Jeff Wiseman

Personal information
- Nationality: Australian
- Born: 26 January 1950 (age 76)

= Jeff Wiseman =

Australian Paralympic athlete (born 1950)

Jeff Wiseman (born 26 January 1950) is an Australian Paralympic athlete who has competed at two Paralympics and is a wheelchair mechanic. He has played a significant role in the development of wheelchair sport in New South Wales.
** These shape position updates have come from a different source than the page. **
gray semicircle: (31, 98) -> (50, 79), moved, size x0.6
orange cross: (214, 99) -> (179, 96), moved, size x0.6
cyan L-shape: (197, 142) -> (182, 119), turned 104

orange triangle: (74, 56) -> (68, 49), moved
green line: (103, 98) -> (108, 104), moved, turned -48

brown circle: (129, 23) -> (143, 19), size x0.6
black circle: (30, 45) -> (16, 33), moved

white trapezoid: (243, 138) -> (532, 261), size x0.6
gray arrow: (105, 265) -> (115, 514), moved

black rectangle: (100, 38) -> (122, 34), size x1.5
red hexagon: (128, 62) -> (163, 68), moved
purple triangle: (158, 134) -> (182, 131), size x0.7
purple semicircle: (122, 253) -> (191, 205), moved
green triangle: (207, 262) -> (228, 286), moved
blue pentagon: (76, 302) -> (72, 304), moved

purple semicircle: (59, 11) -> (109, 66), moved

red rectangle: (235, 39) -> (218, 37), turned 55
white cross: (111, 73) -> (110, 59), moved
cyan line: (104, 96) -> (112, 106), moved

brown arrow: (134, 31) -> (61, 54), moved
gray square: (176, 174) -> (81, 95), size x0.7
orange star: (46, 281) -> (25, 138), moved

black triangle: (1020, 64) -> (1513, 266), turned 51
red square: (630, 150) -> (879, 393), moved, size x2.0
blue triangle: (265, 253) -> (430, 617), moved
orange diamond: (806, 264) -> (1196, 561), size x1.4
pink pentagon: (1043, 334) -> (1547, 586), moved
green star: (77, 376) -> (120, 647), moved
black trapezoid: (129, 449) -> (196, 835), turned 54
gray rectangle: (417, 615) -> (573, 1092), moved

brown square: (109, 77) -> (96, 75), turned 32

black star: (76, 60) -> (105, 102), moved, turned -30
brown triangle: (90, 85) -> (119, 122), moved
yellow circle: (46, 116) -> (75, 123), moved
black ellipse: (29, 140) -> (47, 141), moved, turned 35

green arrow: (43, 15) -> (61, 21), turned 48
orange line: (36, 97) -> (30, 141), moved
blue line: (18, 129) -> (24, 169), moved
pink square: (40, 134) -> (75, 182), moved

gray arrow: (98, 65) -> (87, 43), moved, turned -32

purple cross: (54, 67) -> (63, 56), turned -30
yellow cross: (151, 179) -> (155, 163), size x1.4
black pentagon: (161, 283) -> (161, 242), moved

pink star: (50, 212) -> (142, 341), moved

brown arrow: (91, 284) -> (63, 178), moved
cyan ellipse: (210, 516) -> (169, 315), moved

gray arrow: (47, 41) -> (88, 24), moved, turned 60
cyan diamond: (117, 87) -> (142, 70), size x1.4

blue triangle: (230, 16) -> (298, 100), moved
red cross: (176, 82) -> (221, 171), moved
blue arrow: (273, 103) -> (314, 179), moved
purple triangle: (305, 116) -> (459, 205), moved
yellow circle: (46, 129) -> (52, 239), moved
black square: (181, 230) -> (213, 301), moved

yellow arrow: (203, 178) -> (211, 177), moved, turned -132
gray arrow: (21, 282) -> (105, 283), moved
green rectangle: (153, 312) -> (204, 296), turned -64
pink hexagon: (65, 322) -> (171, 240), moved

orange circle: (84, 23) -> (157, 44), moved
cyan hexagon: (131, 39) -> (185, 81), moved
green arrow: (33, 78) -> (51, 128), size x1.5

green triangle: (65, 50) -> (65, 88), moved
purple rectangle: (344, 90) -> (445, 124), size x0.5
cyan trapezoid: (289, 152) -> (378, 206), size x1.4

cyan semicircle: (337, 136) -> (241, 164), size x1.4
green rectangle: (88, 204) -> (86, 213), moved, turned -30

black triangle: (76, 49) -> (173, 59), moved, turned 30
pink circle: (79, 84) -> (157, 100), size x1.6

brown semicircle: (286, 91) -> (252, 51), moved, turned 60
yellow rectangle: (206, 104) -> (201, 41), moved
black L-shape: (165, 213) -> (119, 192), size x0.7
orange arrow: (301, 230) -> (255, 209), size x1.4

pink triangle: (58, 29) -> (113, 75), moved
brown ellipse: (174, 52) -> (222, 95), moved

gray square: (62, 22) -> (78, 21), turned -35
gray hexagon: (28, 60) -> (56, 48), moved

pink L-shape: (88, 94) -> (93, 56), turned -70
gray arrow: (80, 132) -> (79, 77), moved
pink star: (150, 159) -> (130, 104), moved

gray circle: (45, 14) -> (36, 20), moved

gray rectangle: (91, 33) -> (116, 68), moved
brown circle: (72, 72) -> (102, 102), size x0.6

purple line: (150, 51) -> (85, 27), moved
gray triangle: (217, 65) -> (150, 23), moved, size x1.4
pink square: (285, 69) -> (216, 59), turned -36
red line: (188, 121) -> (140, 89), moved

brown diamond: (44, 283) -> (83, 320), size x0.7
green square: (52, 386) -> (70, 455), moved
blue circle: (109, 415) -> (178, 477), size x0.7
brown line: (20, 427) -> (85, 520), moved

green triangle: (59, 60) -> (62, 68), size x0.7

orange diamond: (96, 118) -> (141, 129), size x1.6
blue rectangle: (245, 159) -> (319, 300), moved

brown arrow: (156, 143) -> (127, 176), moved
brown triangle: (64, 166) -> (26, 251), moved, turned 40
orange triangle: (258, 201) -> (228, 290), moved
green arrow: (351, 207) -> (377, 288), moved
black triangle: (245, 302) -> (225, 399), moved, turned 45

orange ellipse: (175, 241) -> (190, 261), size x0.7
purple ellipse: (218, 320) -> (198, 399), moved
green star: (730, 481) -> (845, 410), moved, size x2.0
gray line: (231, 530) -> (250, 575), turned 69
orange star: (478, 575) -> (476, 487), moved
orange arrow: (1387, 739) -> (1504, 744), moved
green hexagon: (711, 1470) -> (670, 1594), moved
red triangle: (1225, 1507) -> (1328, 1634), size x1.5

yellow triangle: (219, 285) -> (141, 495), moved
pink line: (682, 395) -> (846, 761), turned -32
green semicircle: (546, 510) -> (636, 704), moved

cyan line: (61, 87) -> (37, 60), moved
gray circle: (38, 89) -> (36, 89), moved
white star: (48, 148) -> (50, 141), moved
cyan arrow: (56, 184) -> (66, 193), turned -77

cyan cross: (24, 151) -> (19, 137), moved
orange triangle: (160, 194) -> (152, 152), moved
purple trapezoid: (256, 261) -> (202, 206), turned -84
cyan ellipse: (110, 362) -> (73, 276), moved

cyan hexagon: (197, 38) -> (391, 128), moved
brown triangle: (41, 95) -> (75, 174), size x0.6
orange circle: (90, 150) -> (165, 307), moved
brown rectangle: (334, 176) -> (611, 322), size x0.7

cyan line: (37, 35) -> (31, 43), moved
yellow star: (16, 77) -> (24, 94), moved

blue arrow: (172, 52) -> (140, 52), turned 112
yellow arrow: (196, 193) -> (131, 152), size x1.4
Wiseman was born on Australia Day 26 January 1950. Wiseman competed at the 1984 Summer Paralympics in Stoke Mandeville in five events with fourth place in the athletics slalom his best result. At the 1988 Seoul Games, he competed in four events with seventh in the marathon his best place. He was captain of the Australian team that competed at the 1982 FESPIC Games in Hong Kong.

Wiseman, with Peter Trotter, was responsible for establishing the Oz Day 10K Wheelchair Road Race in Sydney. Wiseman has competed in the City2Surf and City-Bay community road races. Wiseman's contribution has been recognised through being a Life Member of Wheelchair Sports NSW and Manly Pathway of Olympians. Wiseman lives in Sydney's Northern Beaches where he operates a wheelchair maintenance business.